BANGKOK (Reuters) – The Thai government will spend $1.4 billion on a consumer subsidy program and will roll out other stimulus measures to try to spark a sluggish economy and lift growth above 2.2% this year, the finance minister said on Tuesday.
After Cabinet approved a 44 billion baht ($1.4 billion) “co-payment” scheme to subsidise up to 60% of the cost of some food and consumer goods for an estimated 20 million people, Finance Minister Ekniti Nitithanprapas said there will be weekly stimulus measures until the end of the year.

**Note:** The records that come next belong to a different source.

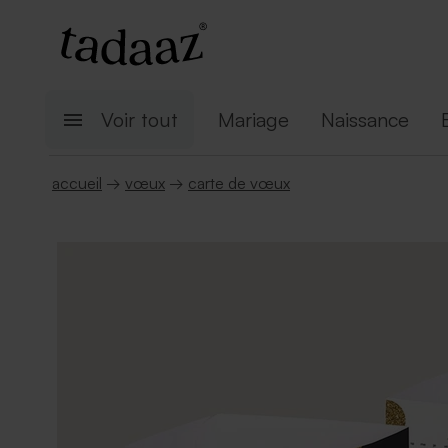
Voir tout
Mariage
Naissance
accueil
→
vœux
→
carte de vœux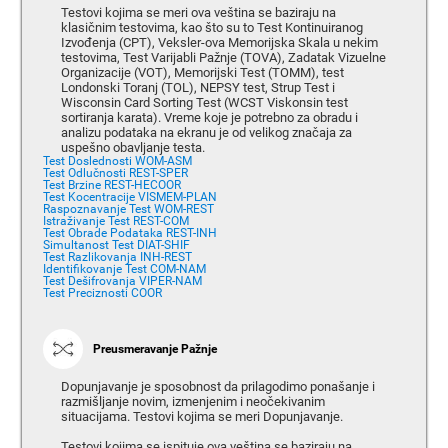
Testovi kojima se meri ova veština se baziraju na
klasičnim testovima, kao što su to Test Kontinuiranog
Izvođenja (CPT), Veksler-ova Memorijska Skala u nekim
testovima, Test Varijabli Pažnje (TOVA), Zadatak Vizuelne
Organizacije (VOT), Memorijski Test (TOMM), test
Londonski Toranj (TOL), NEPSY test, Strup Test i
Wisconsin Card Sorting Test (WCST Viskonsin test
sortiranja karata). Vreme koje je potrebno za obradu i
analizu podataka na ekranu je od velikog značaja za
uspešno obavljanje testa.
Test Doslednosti WOM-ASM
Test Odlučnosti REST-SPER
Test Brzine REST-HECOOR
Test Kocentracije VISMEM-PLAN
Raspoznavanje Test WOM-REST
Istraživanje Test REST-COM
Test Obrade Podataka REST-INH
Simultanost Test DIAT-SHIF
Test Razlikovanja INH-REST
Identifikovanje Test COM-NAM
Test Dešifrovanja VIPER-NAM
Test Preciznosti COOR
Preusmeravanje Pažnje
Dopunjavanje je sposobnost da prilagodimo ponašanje i
razmišljanje novim, izmenjenim i neočekivanim
situacijama. Testovi kojima se meri Dopunjavanje.
Testovi kojima se ispituje ova veština se baziraju na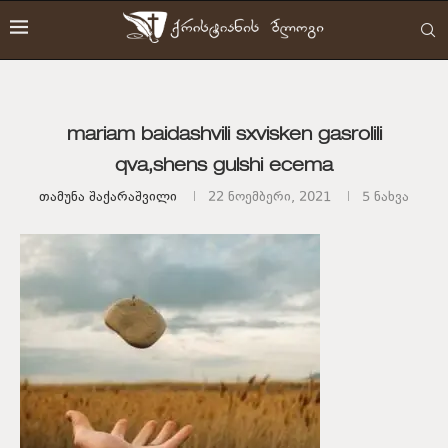
mariam baidashvili sxvisken gasrolili
qva,shens gulshi ecema
Თამუნა Შაქარაშვილი
22 ნოემბერი, 2021
5
ნახვა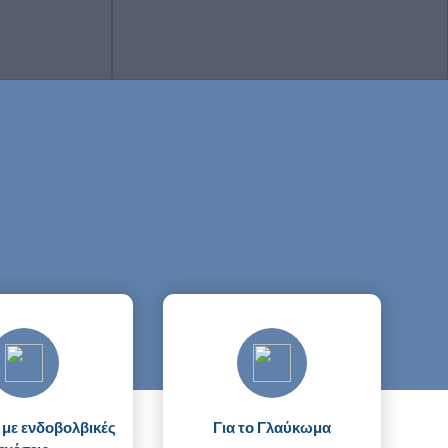
ων του
στο υαλοειδές σώμα
 στην ίριδα
 με ενδοβολβικές
Για το Γλαύκωμα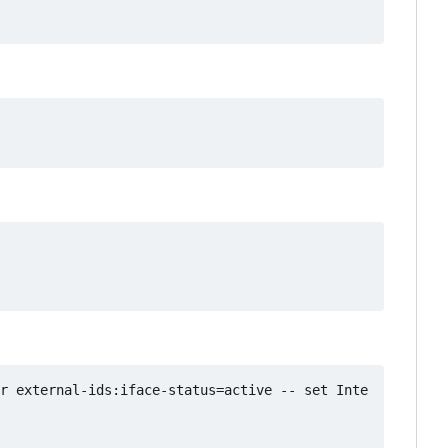
r external-ids:iface-status=active -- set Inte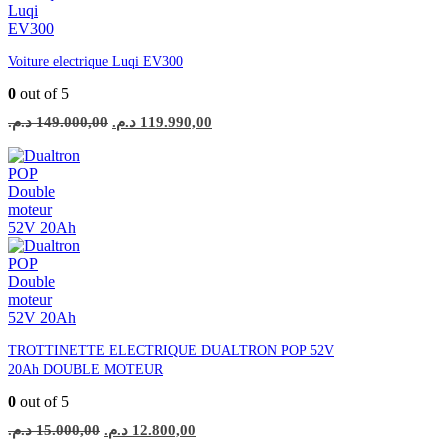
Voiture electrique Luqi EV300
0
out of 5
Le
Le
د.م.
149.000,00
د.م.
119.990,00
prix
prix
initial
actuel
était :
est :
119.990,00 د.م..
149.000,00 د.م..
TROTTINETTE ELECTRIQUE DUALTRON POP 52V
20Ah DOUBLE MOTEUR
0
out of 5
Le
Le
د.م.
15.000,00
د.م.
12.800,00
prix
prix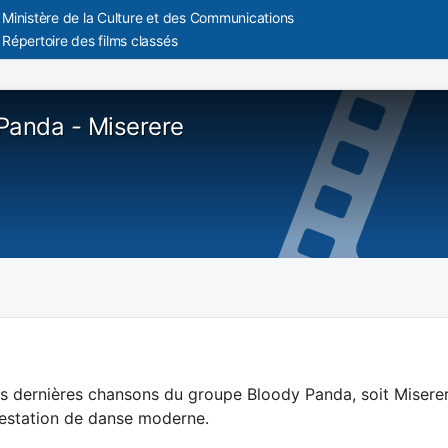
Ministère de la Culture et des Communications
Répertoire des films classés
Panda - Miserere
es dernières chansons du groupe Bloody Panda, soit Misere
restation de danse moderne.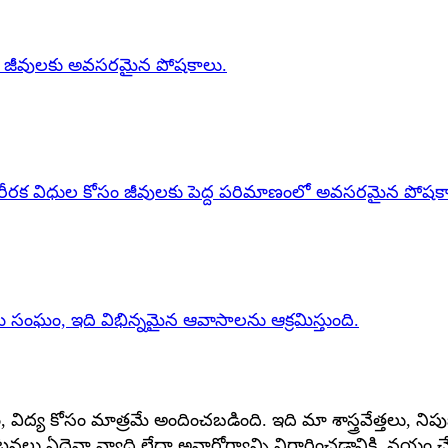
ంలో జీవులకు అవసరమైన పోషకాలు.
్తం శారీరక విధుల కోసం జీవులకు పెద్ద పరిమాణంలో అవసరమైన పోషక
సంఘం, ఇది విభిన్నమైన ఆవాసాలను ఆక్రమిస్తుంది.
ిద్య కోసం మాత్రమే అందించబడింది. ఇది మా శాస్త్రవేత్తలు, నిపు
నలు ఏదైనా వ్యాధి లేదా అనారోగ్యాన్ని నిర్ధారించడానికి, నయం చేయ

“We’ll try to achieve more than 2.2%” growth this year, he told reporters. That compares with last year’s 2.5% growth, which had lagged regional peers.
Southeast Asia’s second-largest economy has been hit by U.S. tariffs, high household debt, weak consumption, and a strong currency.
The central bank has forecast growth of 2.3% this year. It will review the projection at a policy meeting on Wednesday, when the market expects it to cut interest rates.
The co-payment scheme will run from October 29 to December 31 and will also support smaller businesses and strengthen the tax system, Ekniti said, adding the government did not need to borrow money to fund the stimulus.
“The project is an engine to keep the Thai economy from getting stuck in the fourth quarter,” Ekniti said, adding he expected growth of at least 1% in the final quarter of 2025.
Previously, he had said he expected the scheme and other stimulus measures to boost fourth-quarter growth to more than 1%, up from the previously expected 0.3%.
Prime Minister Anutin Charnvirakul’s new government has a limited window to implement its measures, with the premier planning to dissolve parliament by the end of January with a general election to be held in March or early April.
Thailand’s benchmark index was up 1.7% in afternoon trade.